We fished at pawley's last year and ventured to Springmaid pier towards the end of the day. As far as the location of the ponds I am not real sure of exact locations. The article I read mentioned a couple in charleston area and stated some along the grand strand region, but it was vague about other locations not giving much detail. It did however mention many were located in resorts that were only available to members, so I am interested in those which have public access and good bank fishing. Open to any information at this point. Thanks!


----------



## jcarpenter (Apr 13, 2011)

I think most of the saltwater ponds/lakes are man made and a lot are set where fish can come in with the tide, but cannot get back out. I have caught red and black drum, flounder, trout, and blues out of the saltwater lakes in SC. It's probably some of my most relaxing fishing and you never know what will be your next bite. Shrimp on Carolina rigs and mud minnows/mullet on popping corks are my favorite ways to fish the lakes.

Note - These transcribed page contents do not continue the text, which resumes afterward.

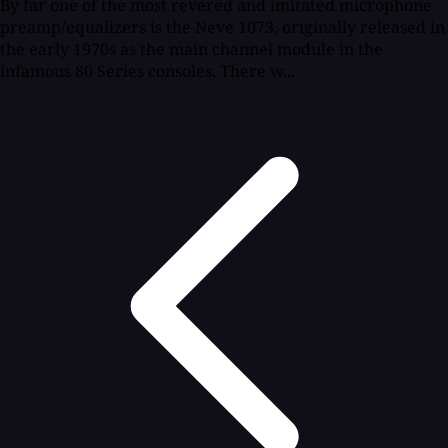
By far one of the most revered and imitated microphone
preamp/equalizers is the Neve 1073, originally released in
the early 1970s as the main channel module in the
infamous 80 Series consoles. There w...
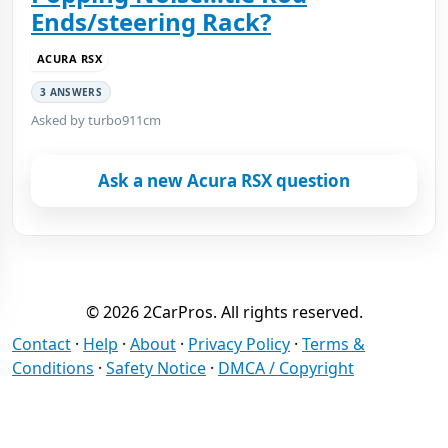
Ends/steering Rack?
ACURA RSX
3 ANSWERS
Asked by turbo911cm
Ask a new Acura RSX question
© 2026 2CarPros. All rights reserved.
Contact
·
Help
·
About
·
Privacy Policy
·
Terms &
Conditions
·
Safety Notice
·
DMCA / Copyright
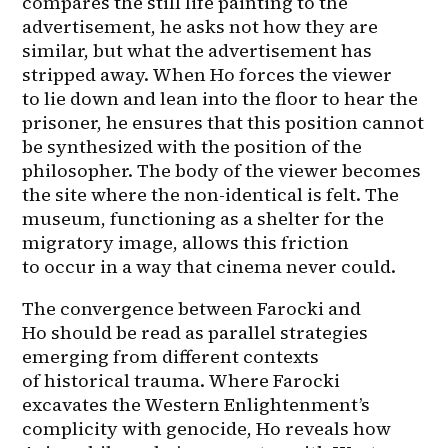
compares the still life painting to the 
advertisement, he asks not how they are 
similar, but what the advertisement has 
stripped away. When Ho forces the viewer 
to lie down and lean into the floor to hear the 
prisoner, he ensures that this position cannot 
be synthesized with the position of the 
philosopher. The body of the viewer becomes 
the site where the non-identical is felt. The 
museum, functioning as a shelter for the 
migratory image, allows this friction 
to occur in a way that cinema never could.
The convergence between Farocki and 
Ho should be read as parallel strategies 
emerging from different contexts 
of historical trauma. Where Farocki 
excavates the Western Enlightenment’s 
complicity with genocide, Ho reveals how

And usually any structure or bank changes will hold fish.


----------



## rjbesch (Jul 1, 2014)

jcarpenter said:


> I think most of the saltwater ponds/lakes are man made and a lot are set where fish can come in with the tide, but cannot get back out. I have caught red and black drum, flounder, trout, and blues out of the saltwater lakes in SC. It's probably some of my most relaxing fishing and you never know what will be your next bite. Shrimp on Carolina rigs and mud minnows/mullet on popping corks are my favorite ways to fish the lakes. And usually any structure or bank changes will hold fish.

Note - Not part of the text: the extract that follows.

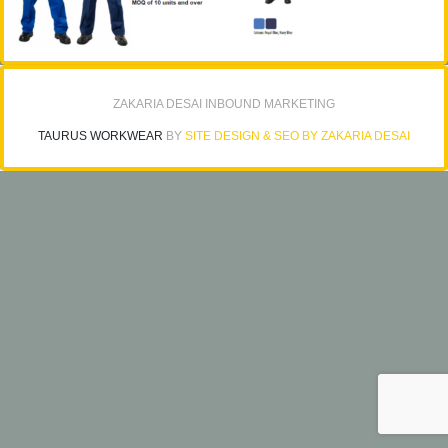
ZAKARIA DESAI INBOUND MARKETING
TAURUS WORKWEAR
BY
SITE DESIGN & SEO BY ZAKARIA DESAI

Thats kind of my understanding on the development of these ponds/lakes as well. Thats for your input with the techniques. Which ones were you fishing, if you don't mind sharing. I am sort of at a loss as far as location of the public access ponds. I understand there are some down towards green pond,sc at the WMA, however that is a bit of a hike with me driving from hartsville. Looking to make a day trip and charleston is about as far as a trip as I want to make really, if possible.....however if the ponds are really worth it, it may be something I look into doing more later on. Just looking into trying something a little different this year when I take my dad down. Thanks for the help.


----------



## The Skink (Mar 9, 2009)

the only ponds I know of are on golf courses


----------



## RjTheMetalhead (Dec 3, 2011)

The ponds at the campgrounds in Myrtle have flounder and other saltwater fish in them.


----------



## 1KiltedMac (Sep 26, 2009)

*Litchfield by the Sea lake*



RjTheMetalhead said:


> The ponds at the campgrounds in Myrtle have flounder and other saltwater fish in them.


The main lake in Litchfield by the Sea has flounder, red fish, sheepshead, even some Spanish mackerel. A 50 lb bull red drum was caught there several years ago. But you have to be staying inside the gates to fish the lake. I didn't catch anything there but saw some nice flounder and a spottail caught off the dock where the water comes in and out of the lake with the tide.


----------



## rjbesch (Jul 1, 2014)

1KiltedMac said:


> The main lake in Litchfield by the Sea has flounder, red fish, sheepshead, even some Spanish mackerel. A 50 lb bull red drum was caught there several years ago. But you have to be staying inside the gates to fish the lake. I didn't catch anything there but saw some nice flounder and a spottail caught off the dock where the water comes in and out of the lake with the tide.


Thats awesome! Im loving what I am hearing about the variety of fish found in these waters, however no info yet on public access?? are all private??


----------